99% de cons égocentriques ne peuvent pas gagner.... D'ailleurs dans ces 99%, très peu arrivent à voir où est l'ennemi. Ils croient généralement ce qu'on leur apprend : que c'est leur voisin, l'arabe, le chômeur, le rom, le syndiqué, le raciste, le supporter de foot, l'anarchiste ou l'alcoolique. Il nous faut un grand nombre de personnes en pleine santé. En pleine santé, ça veut dire aussi fortes et intelligentes. Elles seront alors capables de comprendre les enjeux, mais aussi de s'accepter les unes les autres, d'être ouvertes, altruistes et constructives. Et là seulement elles auront la capacité de construire ensemble une autre société où la règle ne sera pas la domination de tous par quelques-uns.

 

Je fais partie de la société d'aujourd'hui. Je suis en mauvaise santé, j'ai sûrement encore plein de raisonnements foireux, je suis accro à plein de choses, j'ai envie d'exploser la tête de mon voisin chaque fois qu'il me réveille en pleine nuit, les réflexions sexistes me font bondir, bref, je n'ai aucune leçon à donner.

 

Mais je sais qu'en se laissant monter les uns contre les autres, on joue le jeu des dominants, on s'éloigne du but.

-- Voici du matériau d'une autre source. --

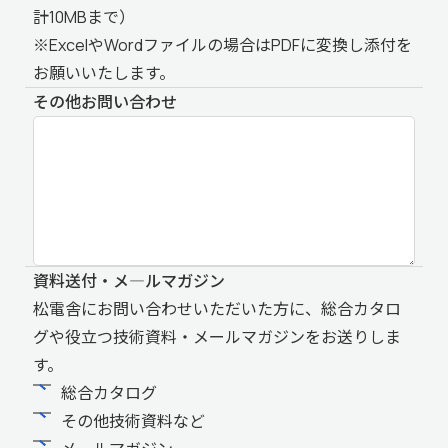
計10MBまで）
※ExcelやWordファイルの場合はPDFに変換し添付を
お願いいたします。
その他お問い合わせ
資料送付・メ―ルマガジン
松電舎にお問い合わせいただいた方に、総合カタロ
グや役立つ技術資料・メールマガジンをお送りしま
す。
総合カタログ
その他技術資料など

Je sais que lorsqu'on dit à un raciste qu'il est débile ou inhumain, on le renforce dans sa position stupide. Je sais que ce qui fait avancer, c'est la joie et l'optimisme.

 

Et pour ces raisons il est urgent de prendre soin les uns des autres, de se montrer du respect et dès qu'on peut de l'affection, de se mettre tous au boulot dans le même but, en commençant par l'essentiel : tendre la main à tous sans conditions pour s'unir malgré nos difficultés, chacun à hauteur de ses capacités... Prendre soin de soi et des autres.